*Record excerpts*.
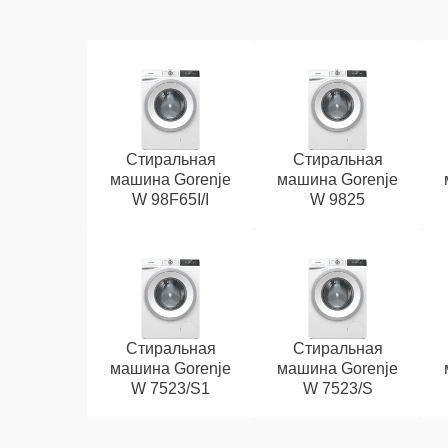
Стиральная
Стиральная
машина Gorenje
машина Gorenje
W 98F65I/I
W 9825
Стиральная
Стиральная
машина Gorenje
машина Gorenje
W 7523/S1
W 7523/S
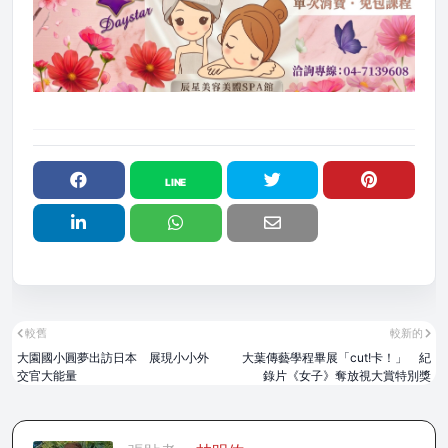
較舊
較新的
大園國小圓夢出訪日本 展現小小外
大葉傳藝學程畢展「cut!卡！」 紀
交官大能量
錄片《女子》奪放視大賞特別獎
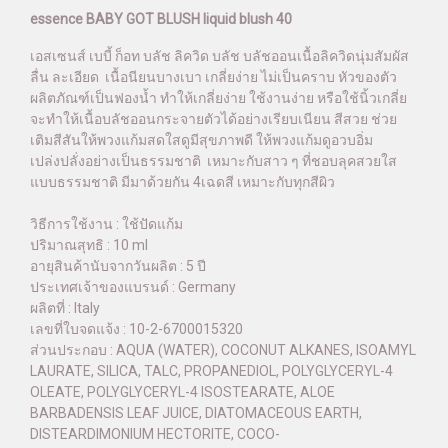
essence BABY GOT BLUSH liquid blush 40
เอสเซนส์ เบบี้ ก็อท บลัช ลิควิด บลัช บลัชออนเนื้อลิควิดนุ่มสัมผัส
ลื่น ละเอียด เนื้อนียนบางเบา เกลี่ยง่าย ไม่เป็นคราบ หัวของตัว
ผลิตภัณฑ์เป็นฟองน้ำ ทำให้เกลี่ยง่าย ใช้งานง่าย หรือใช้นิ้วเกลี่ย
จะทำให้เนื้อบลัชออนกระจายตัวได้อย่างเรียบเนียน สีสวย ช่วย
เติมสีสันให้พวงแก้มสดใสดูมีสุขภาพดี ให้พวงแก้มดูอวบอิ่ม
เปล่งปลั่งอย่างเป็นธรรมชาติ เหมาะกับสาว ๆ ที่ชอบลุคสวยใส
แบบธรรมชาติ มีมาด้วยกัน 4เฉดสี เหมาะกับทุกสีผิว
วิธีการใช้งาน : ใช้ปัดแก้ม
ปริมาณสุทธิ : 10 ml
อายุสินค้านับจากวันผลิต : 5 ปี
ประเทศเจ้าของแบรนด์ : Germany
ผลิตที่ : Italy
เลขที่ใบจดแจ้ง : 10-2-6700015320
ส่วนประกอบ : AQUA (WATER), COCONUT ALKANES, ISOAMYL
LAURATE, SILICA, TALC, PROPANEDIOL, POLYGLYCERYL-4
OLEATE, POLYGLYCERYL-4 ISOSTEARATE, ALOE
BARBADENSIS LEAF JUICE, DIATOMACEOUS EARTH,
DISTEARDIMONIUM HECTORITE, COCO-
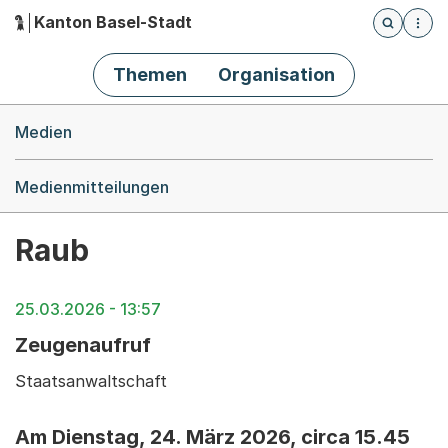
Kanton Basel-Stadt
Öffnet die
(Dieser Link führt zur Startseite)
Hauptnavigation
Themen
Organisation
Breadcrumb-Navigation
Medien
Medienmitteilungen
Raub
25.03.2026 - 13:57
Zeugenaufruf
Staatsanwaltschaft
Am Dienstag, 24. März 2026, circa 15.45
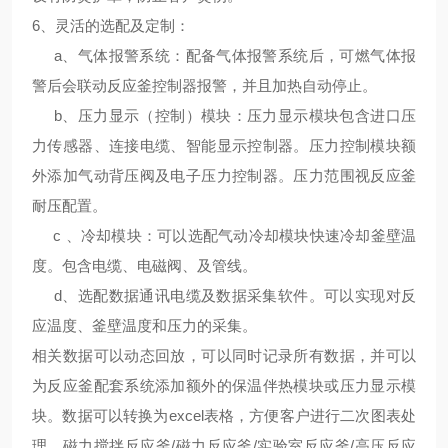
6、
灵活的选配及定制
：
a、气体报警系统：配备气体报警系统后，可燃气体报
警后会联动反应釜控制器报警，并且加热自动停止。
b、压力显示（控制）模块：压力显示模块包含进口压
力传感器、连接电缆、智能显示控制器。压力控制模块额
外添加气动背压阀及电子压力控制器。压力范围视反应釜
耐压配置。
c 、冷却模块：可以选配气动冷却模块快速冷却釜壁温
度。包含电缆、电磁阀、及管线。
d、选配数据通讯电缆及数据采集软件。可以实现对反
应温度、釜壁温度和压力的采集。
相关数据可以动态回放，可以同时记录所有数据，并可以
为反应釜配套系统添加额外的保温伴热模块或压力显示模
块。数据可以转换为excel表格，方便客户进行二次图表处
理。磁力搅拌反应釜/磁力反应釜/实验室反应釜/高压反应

---

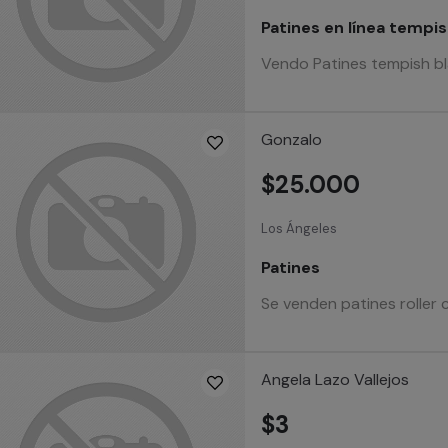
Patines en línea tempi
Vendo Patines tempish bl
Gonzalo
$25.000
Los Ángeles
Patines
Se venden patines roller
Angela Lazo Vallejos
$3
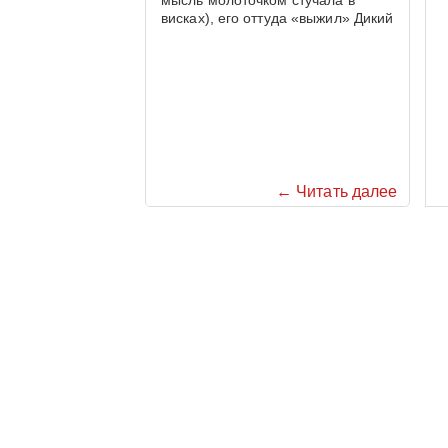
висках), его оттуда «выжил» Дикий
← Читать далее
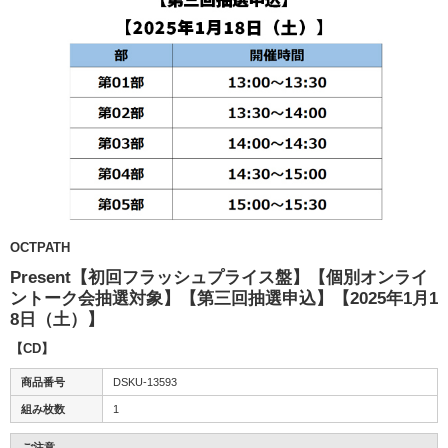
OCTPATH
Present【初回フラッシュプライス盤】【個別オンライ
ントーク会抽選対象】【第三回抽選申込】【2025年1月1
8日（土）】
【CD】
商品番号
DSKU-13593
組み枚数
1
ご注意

* * *

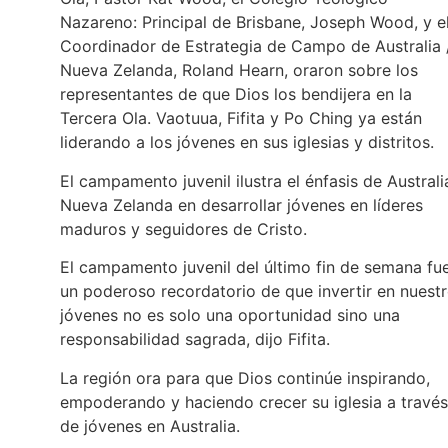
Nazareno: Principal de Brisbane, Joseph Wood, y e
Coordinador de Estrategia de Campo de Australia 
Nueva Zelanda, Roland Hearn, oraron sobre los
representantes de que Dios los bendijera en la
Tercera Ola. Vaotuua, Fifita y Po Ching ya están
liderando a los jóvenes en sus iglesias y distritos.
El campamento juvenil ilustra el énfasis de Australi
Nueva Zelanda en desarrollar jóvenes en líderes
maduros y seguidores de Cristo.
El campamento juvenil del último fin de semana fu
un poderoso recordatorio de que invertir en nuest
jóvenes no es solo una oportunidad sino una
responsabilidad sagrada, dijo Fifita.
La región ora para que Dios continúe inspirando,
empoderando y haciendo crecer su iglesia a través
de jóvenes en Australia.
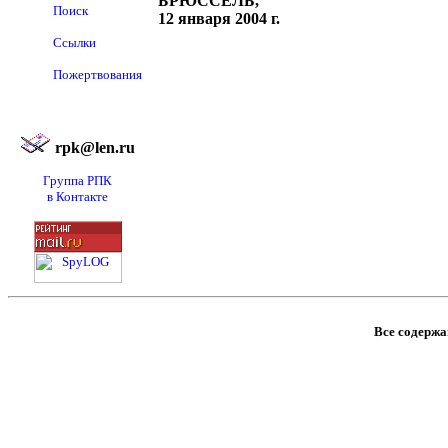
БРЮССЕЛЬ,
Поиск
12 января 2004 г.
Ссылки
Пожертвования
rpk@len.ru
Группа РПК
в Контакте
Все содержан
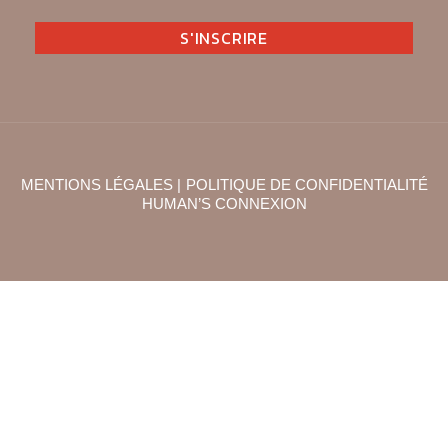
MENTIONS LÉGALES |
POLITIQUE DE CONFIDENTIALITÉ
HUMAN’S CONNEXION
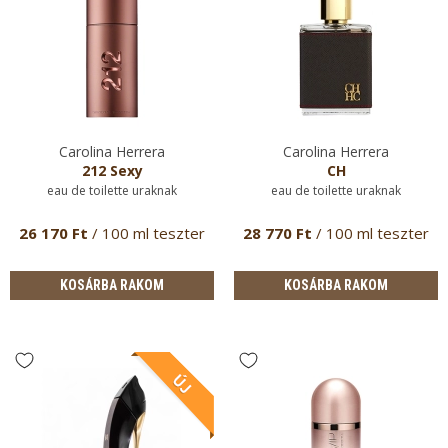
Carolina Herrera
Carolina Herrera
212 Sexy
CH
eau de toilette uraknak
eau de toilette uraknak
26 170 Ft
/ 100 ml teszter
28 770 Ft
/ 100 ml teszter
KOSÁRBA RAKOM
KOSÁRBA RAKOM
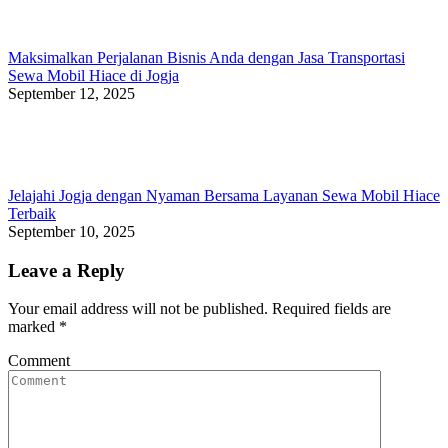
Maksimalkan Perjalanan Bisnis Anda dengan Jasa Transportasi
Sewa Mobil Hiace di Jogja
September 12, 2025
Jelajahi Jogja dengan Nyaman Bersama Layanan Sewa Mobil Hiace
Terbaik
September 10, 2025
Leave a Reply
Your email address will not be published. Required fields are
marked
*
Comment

*Prompt*.
The only acceptable answer is a number: how many lines of the listing contain the word "Zelanda".

*Written response*.
2